In Ink and Blood


Dear Eugene,

“If a nation loses its storytellers, it loses its childhood.”  Peter Handke, the latest Nobel Prize laureate in literature, said that.

I asked Peter, What's worse, to lose your storytellers and childhood, or to be told your story isn't real or right and your childhood didn't exist?

I'd love to believe the Nobel Committee has committed a stroke of genius in choosing Mr Handke, a genocide denier, a way to smoke out the hypocrisy in all of us, to force on the world the question: Can we celebrate gunpowder for its pure dynamism?  (Can anything be good without being finally morally good or put into morally good use?)

Words are the worst weapon: they create and re-create, fabricate and obliterate.  We are what we remember, in ink and blood, in zeros and ones.

Yet after years of telling ourselves "What is good/right to you might likely be bad/wrong to me" and arguing this as our default moral position (which actually assumes itself to be right and good to everybody), we are in a bind.  When relationships break down, as they often and always (we didn't forget about you, Death) do, we agree to disagree, we call our arguments off as if to ignore them is to settle them.  Evasion works insofar as we remain evasive.

Last night a dinner guest shared with me how when she first joined a chat group with her friends in China they've promised each other to never talk about politics and how it has since all changed with what's happening in Hong Kong.  Now there's nothing but politics.  Now there's no more ignoring our ignorance of each other, no more dancing around the contours of our soul without venturing into the bloody heartland.

For centuries, the "moral argument," that objective morality suggests the existence of God, has been, among many others, the most convincing.  It's most convincing for being most incisive and answerable to our hearts' yearning.  We either worship a perfectly good God or we risk relying on gunpowder of some sort, even if only sometimes, with civility somewhat.  We can tone down our rhetoric if there's still a button to our decency to fumble for.

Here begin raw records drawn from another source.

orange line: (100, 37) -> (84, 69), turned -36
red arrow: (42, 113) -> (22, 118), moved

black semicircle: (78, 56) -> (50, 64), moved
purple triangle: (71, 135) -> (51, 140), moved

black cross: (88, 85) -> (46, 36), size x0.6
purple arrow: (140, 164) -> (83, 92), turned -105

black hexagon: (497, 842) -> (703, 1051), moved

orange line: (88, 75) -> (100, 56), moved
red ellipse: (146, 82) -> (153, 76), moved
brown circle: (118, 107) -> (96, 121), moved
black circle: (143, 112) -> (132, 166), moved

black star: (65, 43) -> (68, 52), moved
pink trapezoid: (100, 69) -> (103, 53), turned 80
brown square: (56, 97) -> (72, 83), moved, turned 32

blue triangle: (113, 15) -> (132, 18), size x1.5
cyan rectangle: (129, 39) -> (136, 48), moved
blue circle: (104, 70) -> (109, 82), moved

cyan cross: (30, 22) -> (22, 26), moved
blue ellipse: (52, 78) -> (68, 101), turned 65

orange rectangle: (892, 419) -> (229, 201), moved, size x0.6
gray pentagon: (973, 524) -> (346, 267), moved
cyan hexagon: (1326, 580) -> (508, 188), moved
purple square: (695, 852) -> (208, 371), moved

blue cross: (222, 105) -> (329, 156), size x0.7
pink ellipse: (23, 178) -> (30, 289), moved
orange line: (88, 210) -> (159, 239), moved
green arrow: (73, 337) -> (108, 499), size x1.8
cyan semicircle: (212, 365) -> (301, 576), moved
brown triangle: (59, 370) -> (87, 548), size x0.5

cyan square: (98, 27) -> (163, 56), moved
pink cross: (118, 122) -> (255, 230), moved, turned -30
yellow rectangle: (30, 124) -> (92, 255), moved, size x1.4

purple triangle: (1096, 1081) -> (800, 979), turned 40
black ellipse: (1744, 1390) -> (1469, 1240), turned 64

"He who dies with the most toys wins," if this is the catechism of our civilization, how can we not demand to speak the last word or puke out the last laugh and remain standing lastly?  If this life is about either winning or losing, being either laureate or laundromat, who's to say we aren't all making claims to be the first and the last Word, the Alpha and the Omega?

Yours, Alex

Comments

  1. Thanks for your latest 2 blogs, Alex. Don't we all want peace and joy, and yet we traded the Gift for something less.